Legs apart, backside slightly protruding, arms outstretched but not too stiff. Gun in line with your eyes. And the way you breathed was crucial. You had to put the tip of your tongue against your bottom teeth, breathe out through your nose and, as your stomach deflated, count up to four and then shoot.
He looked around. No one in sight. The mongrel was barking away on the other side of the building.
If he approached slowly he would have a good chance of getting close enough to take aim at him. The snow would muffle his footsteps and the stupid mutt was so busy barking he wouldn’t notice he was about to be dispatched to doggy paradise.
If it did go for him he would have to be cool enough to stop, crouch and take aim as it ran towards him.
He moved forward in a squatting position, quelling his desire to run, till he came to a pile of planks. They formed a long block more than four metres high which stretched out to the end of the yard, a few metres short of the highway. Cristiano climbed up, putting his feet between the planks and gripping their ice-cold edges with his hands. When he was on top he realised that there was a gap of about a metre between one pile and the next. Like between the carriages of a train.
From where he stood he could see a segment of the deserted car park, and the children’s playground, with the roundabout and its dwarves, the swings glowing white in the lamplight, and the lampposts themselves with their glass globes emanating milky spheres.
No sign of the dog.
Crawling along the wet planks on his hands and knees, he reached the end of the first pile. He steeled himself and jumped; the planks rose and fell with a tremendous clatter. From where he landed he could see the other side of the car park, and three vans emblazoned with the words:
CASTARDIN & CO. FURNITURE LTD.
HIGH QUALITY, LOW COST
He couldn’t see the dog, though. And yet he must be very near. Or was all that barking just a recording?
Then he saw, about thirty metres away, a dark shape on the ground. Near the long entrance gate. Half-covered in snow … From that distance it looked like an overcoat.
Cristiano moved closer, crawling over the planks.
The thing on the ground was moving. Only slightly. But it was moving.
And he understood.
The stupid beast had got himself tangled up in the long chain that was supposed to enable him to move around the perimeter of the building. Now and then he raised his head.

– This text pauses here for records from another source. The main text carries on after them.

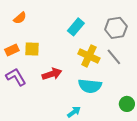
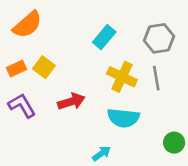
orange semicircle: (20, 18) -> (27, 25), size x1.6
yellow square: (32, 49) -> (44, 67), turned 35
gray line: (114, 57) -> (156, 78), turned 30

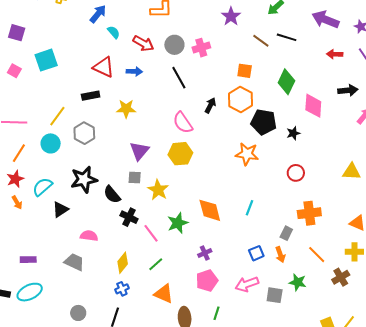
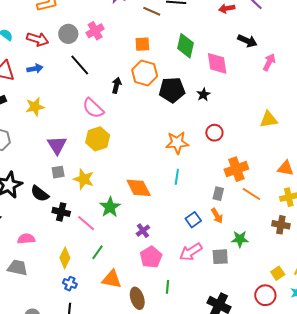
black arrow: (348, 90) -> (247, 41), turned 42
orange star: (247, 154) -> (177, 143), moved
orange line: (317, 255) -> (251, 194), moved
brown cross: (341, 277) -> (281, 225), turned -36
blue cross: (122, 289) -> (70, 284), turned -32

That’s why he’s barking so much.
The stupid great mutt.
Shooting him from there would be child’s play. Even if he didn’t kill him first shot, the dog wouldn’t be able to move, and he would certainly send him to his maker with the second.
He’s barking because he can’t move. I could set him free, then he would stop barking.

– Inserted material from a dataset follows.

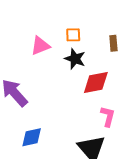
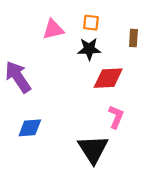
black star: (75, 59) -> (89, 49), turned -30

No, he must kill him, because the truth was that his father didn’t give a damn whether the dog barked or not. He hated Castardin, so the dog had to die.
Period.
7
That was precisely how things were.
Rino Zena hated old Castardin with the same devout intensity with which a Cistercian monk loves his Lord.

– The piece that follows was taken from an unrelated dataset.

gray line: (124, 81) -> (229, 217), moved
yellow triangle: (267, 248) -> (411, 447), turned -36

‘It’s in my character. If you cross me just once, you’ve finished with me for good and I’ll always be out to get you. Okay, I may have a shitty character, but it’s the one I was born with. It’s easy to get on with me: just don’t fuck me around and everything will be fine.’ Such was the reply that Rino would give to anyone who gently tried to suggest to him that he might be a trifle touchy.
A few years before this story, Rino Zena had been taken on at the factory as a transporter of furniture.
He was paid in cash and earned more from tips than from the pittance he got from Castardin.
Things had gone reasonably well, with Rino grumbling to anyone who cared to listen that he was treated like dirt, until the day old Castardin in person had phoned to ask him to take the furniture for a children’s bedroom to the home of Councillor Arosio.
‘Please, Zena, be on your best behaviour. There’s no one else I can send; they’re all out doing deliveries. Arosio is an important customer. Cover up those tattoos or you’ll frighten the children. And speak as little as possible.’
Rino had glared at him and loaded the furniture onto the van.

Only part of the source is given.